At around 9:30 p.m. I went to my nightstand, where I hide my drugs, and pulled out all the scheduled substances I had, including the AMT, and flushed them down the toilet. I then dialed 911. I found it difficult to form my thoughts into words so I could speak to the operator, but I was nevertheless able to tell him my address and what the problem was.
The police arrived before the medics did. I did not deal with the police well; I knew that they could not search me or enter my apartment without permission but I let them in anyway. Flushing my drugs was also a mistake. The police can take evidence they find “in plain view,” and this was a rule I knew. I left the labeled containers for my scheduled substances in the open next to the toilet. I also left my nightstand drawer open, which contained paraphernalia and several substances that were potential analogues. The police seized all this evidence. I was anxious about the legal troubles I might face, but I found talking to the police and medics very pleasant, even amusing.
The medics took my blood pressure and pulse and reported that it was pretty high. I decided to get into the ambulance and let the medics take me to the hospital. At the hospital, the nurses were friendly, and I grinned when they talked to me, even when they were expressing serious concerns about my drug use. They monitored my blood pressure and pulse for a few hours and took a urine sample. A nurse convinced me to go to a detox place on the north side of town and the hospital called a cab to send me there.
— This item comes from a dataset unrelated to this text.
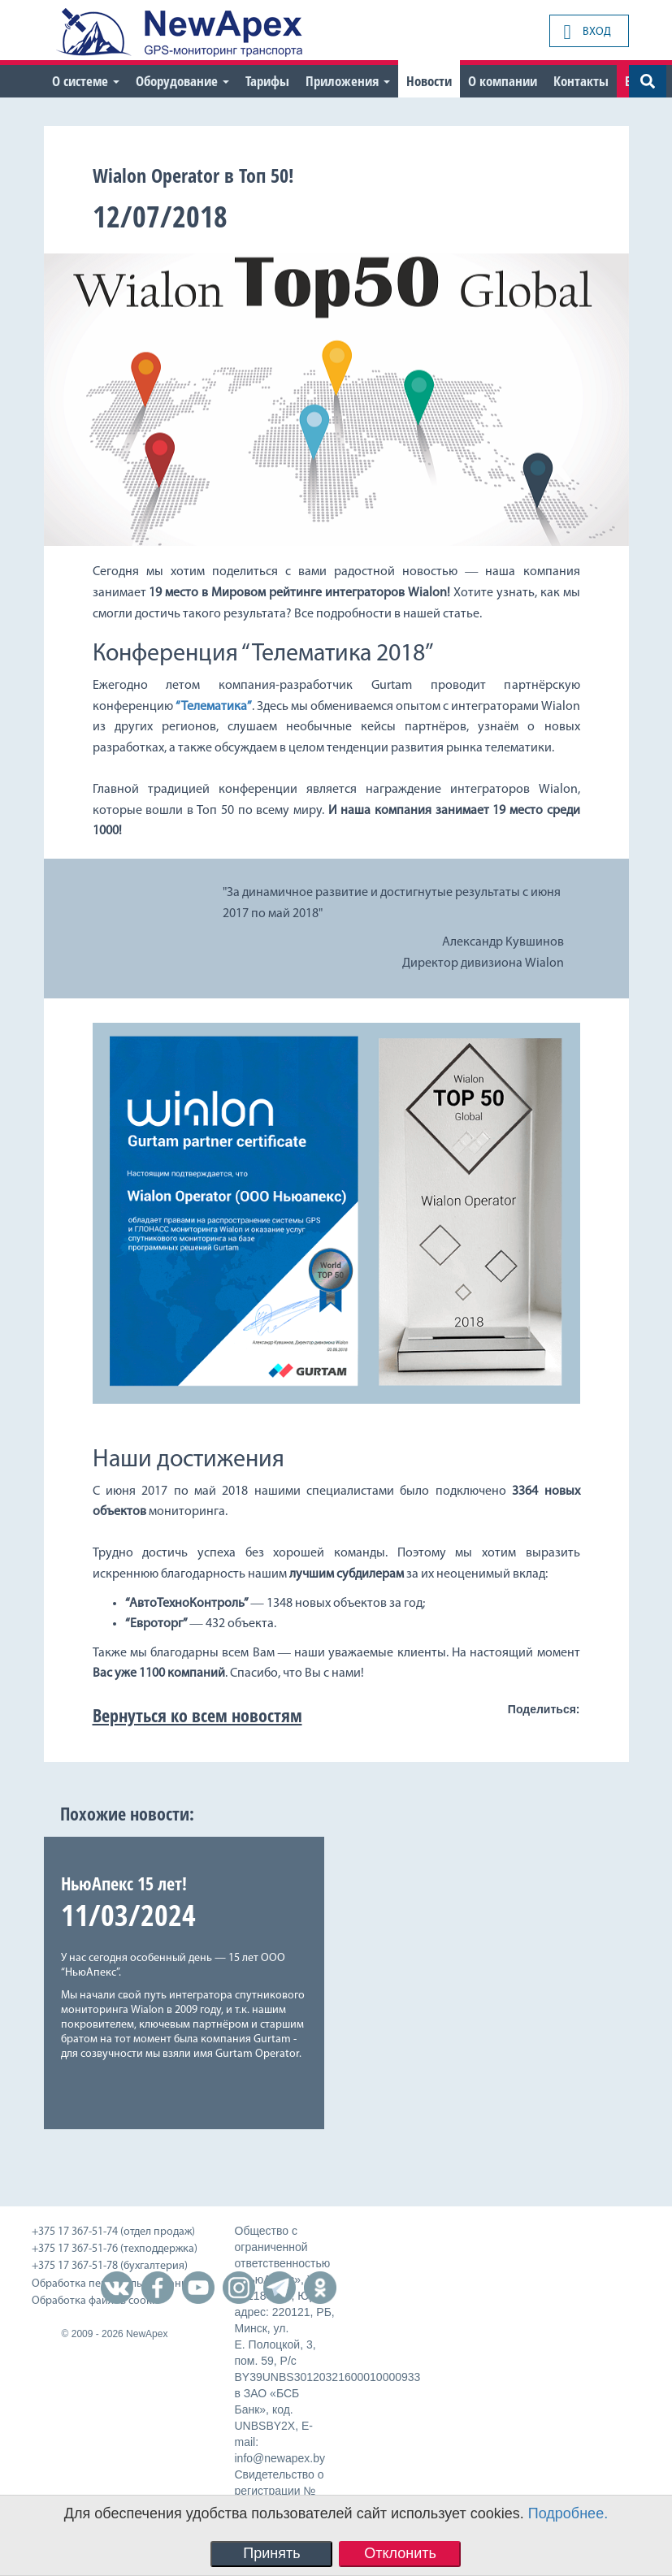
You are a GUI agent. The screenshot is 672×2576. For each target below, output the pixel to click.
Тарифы (267, 80)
I arrived at detox at around midnight. The facility was locked and they talked to me though an intercom before they let me in. The voice in the intercom was very garbled and it was difficult to tell what they were saying. I feel this was an effect of the AMT. A woman at detox gave me two tablets of lorazepam in hopes of curbing my anxiety. I lied on the bed and tried to sleep but could not. I had severe vertigo, feeling myself moving sideways at high speed.
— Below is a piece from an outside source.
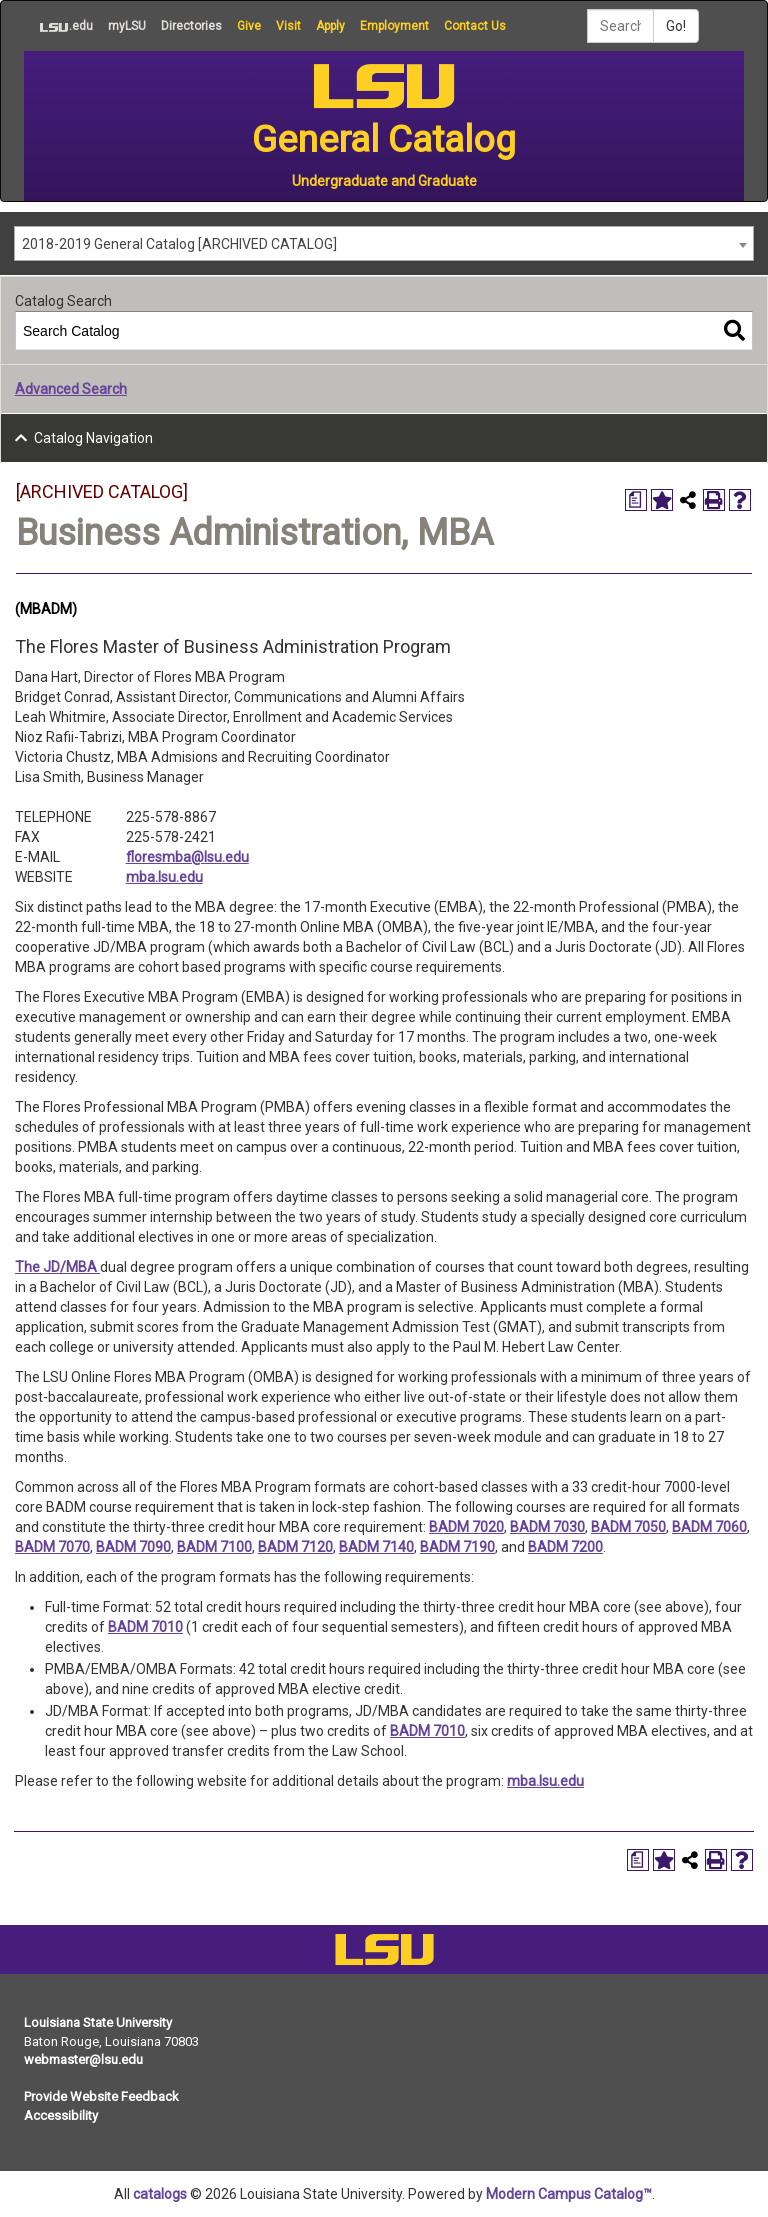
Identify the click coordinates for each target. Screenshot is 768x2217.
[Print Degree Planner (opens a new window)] (636, 500)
The next morning, a worker at detox called me to breakfast. I ate breakfast and looked around the room to see if I saw any distortions in the floor or ceiling. I could not, so I asked to leave detox at around 9:30 a.m. They had me speak briefly with a counselor and let me call a cab to go home. It was hard to understand the voice on the phone, and I started to wonder if I was still under the effects of AMT.
When I arrived at my apartment, I decided I did not have the responsibility necessary to use drugs and flushed the remaining research chemicals I had in my freezer. Several hours later I was still not sure if the AMT had completely left my system. I closed my eyes and sat still to see if I could feel the sensations of my body mix up, and indeed I had a hard time discerning which sensation came from which body part. That evening at around 7:00 I once again saw my carpet shimmering and faint rainbow circles fill my vision. This lasted several minutes.
I have not used any psychedelics since this experience. No legal charges were ever filed against me.